The literary fulfilment came in the spring of 1827 when Brainard resigned from the Connecticut Mirror because of ill health, and again settled in New London. Never endowed with robust animal spirits, he now fell into moods of deep dejection. These coupled with his piety lent a religious gloom to his later poetry, such as, "The Invalid on the East End of Long Island. "
By the spring of 1827, he was in failing health, suffering from tuberculosis, and he died on September 26, 1828.
For the weakness of Brainard's life there is confirmation in the revised edition of his poetry (1832), in Fugitive Tales (1830), and in the new gleanings from his verse in the Mirror (1842).
Religion
At his father's home in New London John Brainard studied the doctrines of Christian grace; he became a communicant in the First Congregational Church.
Views
The militant politics of the age aroused in Brainard no enthusiasm for editorial or controversy. Yet the necessity of regular writing overcame his timidity, and he had now in the periodical a medium for his delicate poetic talent. Thus he found, in spite of recurrent indolence and excessive sensibility, his vocation: to write was, if we consider his life as a whole, his one passion. He also had that curious temperament, often found in literary men, of extravagant ambition inhibited by the profound and disheartening conviction of failure.

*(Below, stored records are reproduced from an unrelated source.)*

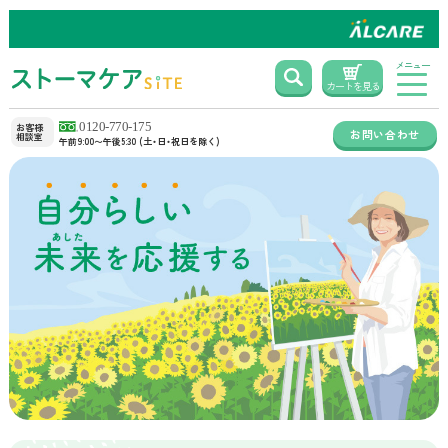
メニュー
カートを見る
お客様
お問い合わせ
相談室
午前9:00〜午後5:30 (土・日・祝日を除く)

All that he wrote reveals his carelessness, and lack of self-control. His poetry imitated sentimental models.
Quotations:
Brainard could not, he told S. G. Goodrich despairingly, sustain the necessary continuity of thought to hold to his purpose. "There was, " says an intimate friend, "a sad prophecy in this presentiment--a prophecy which he at once made and fulfilled. "
Personality
Brainard was well-known as a clumsy little man with paddling walk, pale sensitive face, abstracted air, careless dress, and great personal charm. Towards the end of his life he was in failing health, suffering from tuberculosis. The image of his personality had always been clearly reflecting his gentle and introspective spirit.